Интересно. По его мнению, он думает головой, а я нет. И по мнению Троицкого тоже, я, конечно, набитый дурак. И оба они учат меня жить.
— Так вы не знаете Троицкого?
— Совсем ты окосел! Сейчас шампанского принесут. Хлебнешь — полегчает.
— Я совсем не пьян. Вы мне лучше скажите, вы где учились?
— Жизнь меня учила.
Он уже смотрел на меня почти с ненавистью. Попался же собеседничек!
А
Я уставился на него безнадежно любопытным взглядом и пытался представить рядом директора. Сначала ничего не получалось. Уж слишком они были разные. Этот — красномордый, толстогубый, нос картошкой. А тот — узколицый, бледный, с желтыми тонкими губами. Два лица медленно кружились у меня перед глазами, наплывали одно на другое, расходились, снова наплывали, и вдруг что-то в них совпало. Неожиданно и на секунду, но я уже увидел, что совпало. Кажется, глаза, маленькие глазки. Ну да, одинаковые поросячьи глазки — и у директора, и у него. Лица снова разошлись, но я уже не боялся, что они ускользнут. Да они и не думали ускользать. Они, напротив, стали двоиться, и каждое делилось на новые, разные. И — удивительное дело! — я узнавал почти каждое из них, хотя были и такие, которых я никогда раньше не видел. Зато знал. Всех знал: и Троицкого, чьи редкие седые волосы казались сейчас обыкновенной щетиной, и физиономию завуча, вытянутую наподобие кувшинного рыла, и Прасковью, с самоуверенно отвисшей нижней губой, и тех, других, что видел впервые. Это был и Викин отчим со своей говорящей фамилией — я узнал его сразу — и еще кто-то незнакомый… Ах да, это ж тот самый студент-физик, который считал Андрея непроверенным, и еще кто-то, Бандура, кажется… Лица наплывали, приближались. Они больше не двоились, а, наоборот, собирались все вместе, теряя последнее человеческое, что еще было в них заметно, и сливаясь в одну свиную морду…
И тут раздалось «бах!». Это официант раскупорил шампанское.
Свиная морда наклонилась ко мне и захрюкала, протягивая бокал с шампанским. Я протянул руку навстречу, но промахнулся и схватился не за бокал, а за бутылку. Морда с непонятным бормотанием потянула бутылку к себе.
— Нн-нет, не от-дам! — сказал я и услышал свой голос откуда-то издалека.
Я перехватил руку и взял бутылку за горлышко. Морда отшатнулась и прыгнула куда-то вверх. Я тоже поднялся, как мне казалось, твердо, уверенно.
Не отдам! Хватит! Я и так уступал слишком много, всем уступал. Но на этот раз хватит. Нужно начинать сопротивляться, и я начну, сейчас, здесь.
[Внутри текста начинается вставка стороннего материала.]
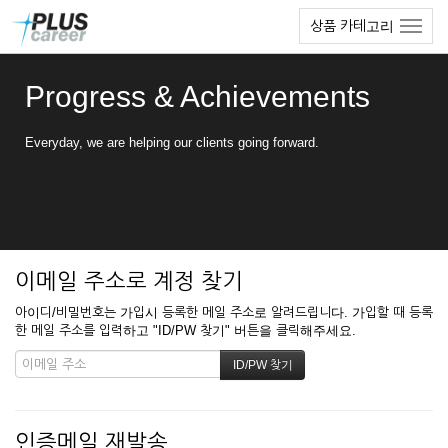
본
메
상품 카테고리
문
뉴
바
토
로
글
Progress & Achievements
가
하
기
기
Everyday, we are helping our clients going forward.
이메일 주소로 계정 찾기
아이디/비밀번호는 가입시 등록한 메일 주소로 알려드립니다. 가입할 때 등록
한 메일 주소를 입력하고 "ID/PW 찾기" 버튼을 클릭해주세요.
인증메일 재발송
Я оторвал бутылку от стола. Шампанское потекло в рукав, и ощущение этого холодного, мокрого в рукаве было последним, что я запомнил. Остальное я узнал позже.
Выглядело это приблизительно так. Я хотел ударить его по голове. Он успел отшатнуться и свалился на спину, опрокинув стул. Пока я шел вокруг стола, чтобы снова ударить, ко мне ринулись двое официантов…
*
Через два дня вечером я сидел, накинув на плечи пальто, в нетопленой комнате и составлял письмо хозяйке. Именно составлял, потому что писать его было очень трудно.
«Дорогая Евдокия Ивановна!
Мне очень обидно, что я должен уехать, не простившись с вами, но так даже лучше. Вам расскажут, как я тут набезобразничал. Из школы пришлось уйти…»
Я хотел добавить «с треском», но подумал, что треску-то, собственно, никакого не было, если, конечно, не считать треска в моей голове, когда я проснулся на дощатых нарах и увидел под потолком решетку в маленьком, давно не мытом окошке.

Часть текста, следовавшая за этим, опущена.